The wait is over for thousands of GCSE students in the north
THOUSANDS of pupils across the north will today learn if their hard work has paid off as they receive their GCSE exam results.
Around 30,000 students will receive their grades and the official figures are expected to show a notable drop in entries in Northern Ireland.
The school cohort in Year 12 (final GCSE year) decreased from 23,479 pupils in 2015 to 22,300 pupils in 2016 - a 5 per cent drop and in 2015 16-year-old's made up 75 per cent of the GCSE entry figures so there is likely to be a pronounced reduction in entries.
The performance gender gap will be another point of interest given the ongoing concerns over the performance of working class boys.
While boys have made steady improvement over the last decade and in 2015 closed the gap at grades A* to C, girls have stayed out in front.
Northern Ireland students traditionally outperform their UK counterparts.
In 2015, 78.7% of entries here achieved A* to C grades in GCSE examinations, with the equivalent UK figure standing at 69 per cent.
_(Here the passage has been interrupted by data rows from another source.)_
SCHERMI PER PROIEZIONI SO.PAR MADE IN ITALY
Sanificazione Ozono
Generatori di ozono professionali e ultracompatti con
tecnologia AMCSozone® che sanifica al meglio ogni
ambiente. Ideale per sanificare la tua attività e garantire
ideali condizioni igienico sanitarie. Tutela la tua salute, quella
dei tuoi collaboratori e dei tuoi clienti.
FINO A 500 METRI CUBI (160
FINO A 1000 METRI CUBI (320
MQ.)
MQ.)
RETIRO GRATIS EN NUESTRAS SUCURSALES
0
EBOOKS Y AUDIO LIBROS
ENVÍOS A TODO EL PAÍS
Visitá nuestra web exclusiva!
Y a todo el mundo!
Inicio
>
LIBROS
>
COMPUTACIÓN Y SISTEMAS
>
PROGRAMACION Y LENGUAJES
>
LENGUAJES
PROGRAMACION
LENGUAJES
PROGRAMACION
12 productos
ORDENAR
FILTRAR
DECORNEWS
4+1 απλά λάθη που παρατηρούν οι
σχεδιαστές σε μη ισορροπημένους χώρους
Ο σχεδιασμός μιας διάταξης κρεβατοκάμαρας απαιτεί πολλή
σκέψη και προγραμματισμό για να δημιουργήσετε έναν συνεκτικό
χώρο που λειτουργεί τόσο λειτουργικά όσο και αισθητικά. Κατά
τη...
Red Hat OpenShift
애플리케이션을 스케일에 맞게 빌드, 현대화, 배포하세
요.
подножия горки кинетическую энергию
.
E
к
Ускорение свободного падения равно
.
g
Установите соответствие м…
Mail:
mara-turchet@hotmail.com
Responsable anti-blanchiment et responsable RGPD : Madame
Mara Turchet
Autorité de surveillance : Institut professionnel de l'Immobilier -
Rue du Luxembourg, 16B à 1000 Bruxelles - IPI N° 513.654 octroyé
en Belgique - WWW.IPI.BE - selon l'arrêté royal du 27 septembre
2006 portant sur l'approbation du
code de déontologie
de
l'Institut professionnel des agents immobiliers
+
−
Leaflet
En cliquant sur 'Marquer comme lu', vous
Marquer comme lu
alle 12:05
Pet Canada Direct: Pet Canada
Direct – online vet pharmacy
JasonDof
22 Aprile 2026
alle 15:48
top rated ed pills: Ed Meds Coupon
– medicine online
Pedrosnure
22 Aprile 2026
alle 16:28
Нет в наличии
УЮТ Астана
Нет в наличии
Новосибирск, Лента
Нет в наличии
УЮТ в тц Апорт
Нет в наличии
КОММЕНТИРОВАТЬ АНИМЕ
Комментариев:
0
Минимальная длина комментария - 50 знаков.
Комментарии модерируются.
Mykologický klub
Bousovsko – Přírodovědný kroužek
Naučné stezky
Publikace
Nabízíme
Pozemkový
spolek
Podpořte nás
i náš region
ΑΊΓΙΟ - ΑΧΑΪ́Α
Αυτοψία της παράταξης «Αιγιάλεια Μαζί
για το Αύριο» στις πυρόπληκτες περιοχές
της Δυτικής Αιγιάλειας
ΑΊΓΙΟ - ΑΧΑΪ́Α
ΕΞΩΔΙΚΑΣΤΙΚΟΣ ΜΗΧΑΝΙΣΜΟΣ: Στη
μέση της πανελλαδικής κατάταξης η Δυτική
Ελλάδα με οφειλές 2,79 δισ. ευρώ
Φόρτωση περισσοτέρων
A similar performance gap is expected this year.
Gerry Campbell, Chief Executive of Colleges Northern Ireland is expecting strong interest in the north's six Regional Further Education Colleges.
"The main advice I can give to any parent or student is – to assess the full range of options available and to make informed decisions," he said.
CCEA has set up a dedicated examinations helpline to offers advice and guidance for students.